> **Materials provided**:
--- START ---

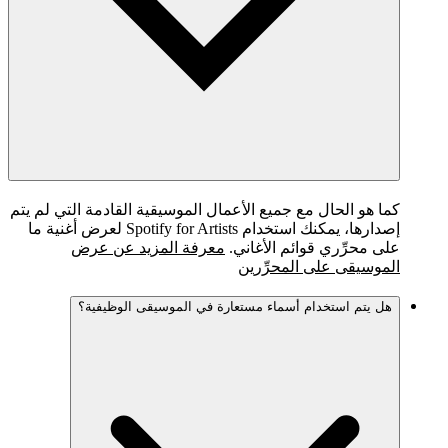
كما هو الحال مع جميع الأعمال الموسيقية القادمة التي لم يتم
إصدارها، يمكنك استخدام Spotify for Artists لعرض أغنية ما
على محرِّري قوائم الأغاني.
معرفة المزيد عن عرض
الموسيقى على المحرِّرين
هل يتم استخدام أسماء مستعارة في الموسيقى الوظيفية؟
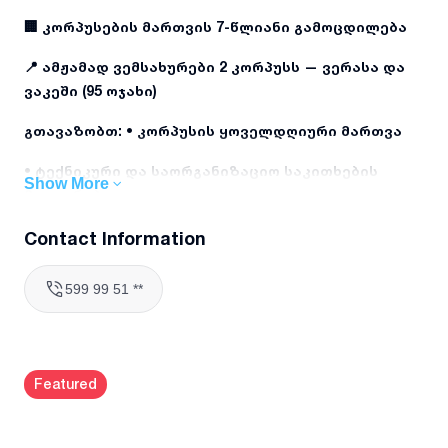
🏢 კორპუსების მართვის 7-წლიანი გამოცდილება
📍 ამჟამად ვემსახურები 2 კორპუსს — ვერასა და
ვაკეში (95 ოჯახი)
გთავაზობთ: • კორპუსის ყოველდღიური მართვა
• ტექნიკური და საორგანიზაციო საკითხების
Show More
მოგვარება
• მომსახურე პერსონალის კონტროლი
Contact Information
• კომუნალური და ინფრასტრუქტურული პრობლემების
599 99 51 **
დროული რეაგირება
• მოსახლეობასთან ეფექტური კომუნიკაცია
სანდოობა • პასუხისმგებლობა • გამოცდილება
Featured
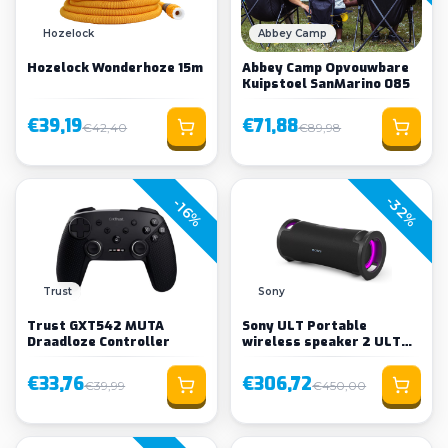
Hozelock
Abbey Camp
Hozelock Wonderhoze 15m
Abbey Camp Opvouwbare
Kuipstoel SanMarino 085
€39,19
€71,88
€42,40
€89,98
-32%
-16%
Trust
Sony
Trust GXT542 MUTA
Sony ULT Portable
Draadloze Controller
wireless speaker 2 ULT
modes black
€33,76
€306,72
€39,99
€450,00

--- END ---

> **Directions**:
Skip all lines ahead of the one containing "Draadloze Controller". Reproduce that line and the remainder of the listing above exactly.

> **Expected output**:
Draadloze Controller
wireless speaker 2 ULT
modes black
€33,76
€306,72
€39,99
€450,00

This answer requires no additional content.